The scientists have produced yards of woven, pure nanotubes in sheets two inches (five centimeters) wide. The method is easily scalable to produce sheets of any dimension and can roll them out as fast as 33 feet (7 meters) a minute.
The technique, which is described in the August 19 issue of the journal Science, begins by building nanotubes. Gaseous carbon atoms are coaxed to deposit themselves onto a specially prepared surface in an oven. The surface "catches" the atoms in such a way that they cling to each other and form into tubes.
Baughman likens the result to a tiny bamboo forest. The researcher catches the row of tubes from the "forest edge" with an adhesive strip. As the first row is pulled away, the second row clings to its neighbor and is also pulled away. Eventually, enough of a sheet is pulled away that it can be reeled up with a plastic roller.
But for now, the resulting "fabric" isn't nearly as strong as Kevlar.

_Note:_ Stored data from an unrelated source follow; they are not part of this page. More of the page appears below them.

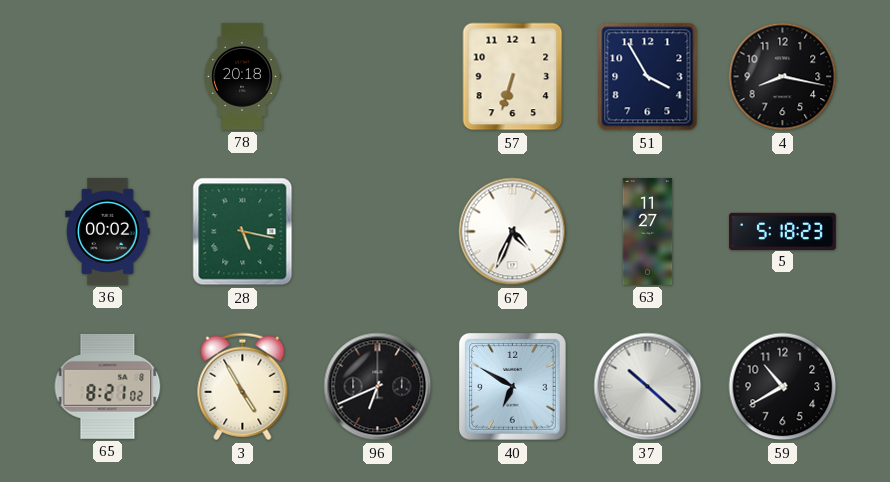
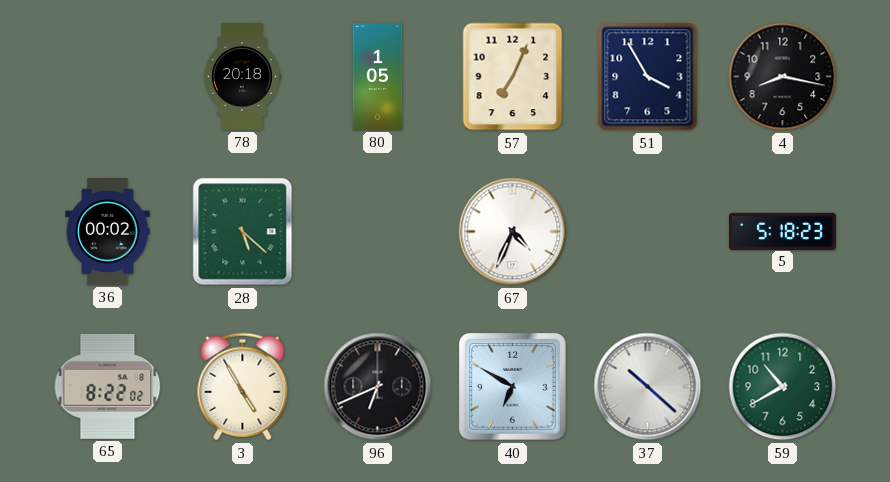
80: none -> 1:05
57: 6:33 -> 7:04
28: 5:17 -> 5:22
63: 11:27 -> none
65: 8:21 -> 8:22
59 dial: black -> green
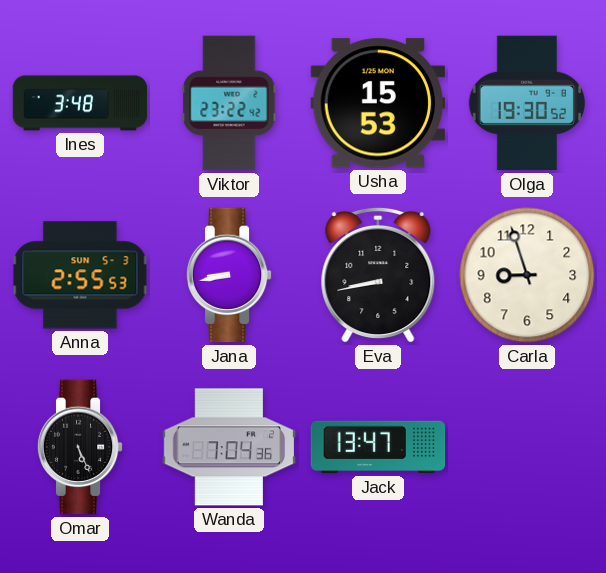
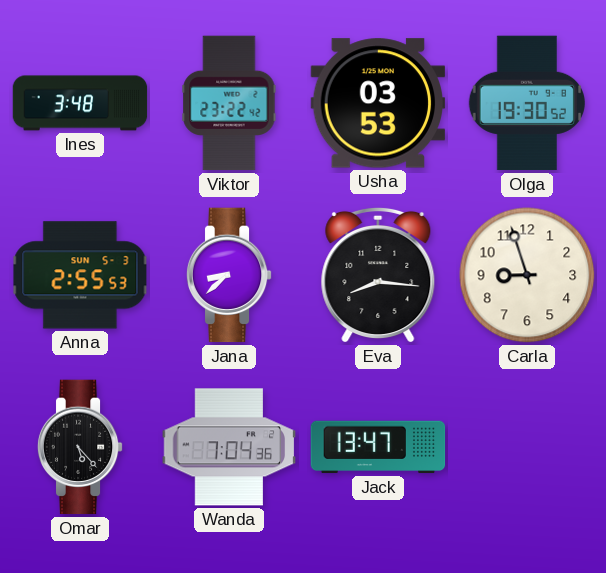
Usha: 15:53 -> 03:53
Jana: 8:43 -> 8:38
Eva: 8:43 -> 8:16
Omar: 5:26 -> 5:23
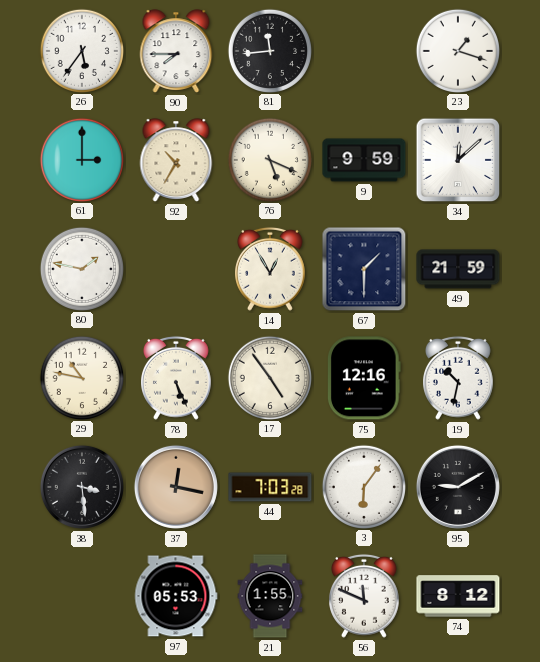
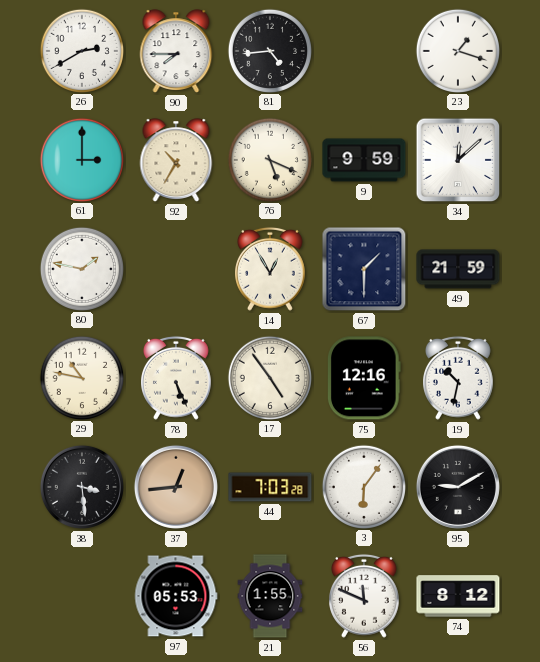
26: 5:36 -> 2:40
81: 11:44 -> 4:44
37: 12:17 -> 12:44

Other scientists have experimented with producing nanotube-based materials by embedding the tubes in polymerslarge, chain-like molecules made from repeating links of smaller molecules. Rodney Andrews from the University of Kentucky has produced fibers this way that are five times stronger than Baughman's.
"What's good about Ray's [product] is that it's made entirely out of nanotubes," Edwards said. "And the final material that will make up the [space elevator] tether will probably have to be at least 50 percent nanotubes."
Making the new carbon nanotube sheets stronger is a matter of finding better pulling methods and more advanced surfaces. Still, research won't produce a viable tether for some time, probably a few decades, Baughman said.
Edwards's own company, Carbon Designs Inc., also develops nanotube-based materials. He and other experts are slightly more optimistic, putting the estimated time of arrival of a space elevator tether at less than 20 years.
So don't pack your bags for the first space elevator trip anytime soon. But in the near future you might see carbon nanotubes coming to more commonplace products.
Carbon nanotubes have other interesting properties besides their strength, and Baughman has already demonstrated that their conductivity can make his sheets glow, providing whole surfaces that give light.
He's also shown that a sheet placed between pieces of glass will heat up when electrified, and may make for the perfect in-glass radio antenna.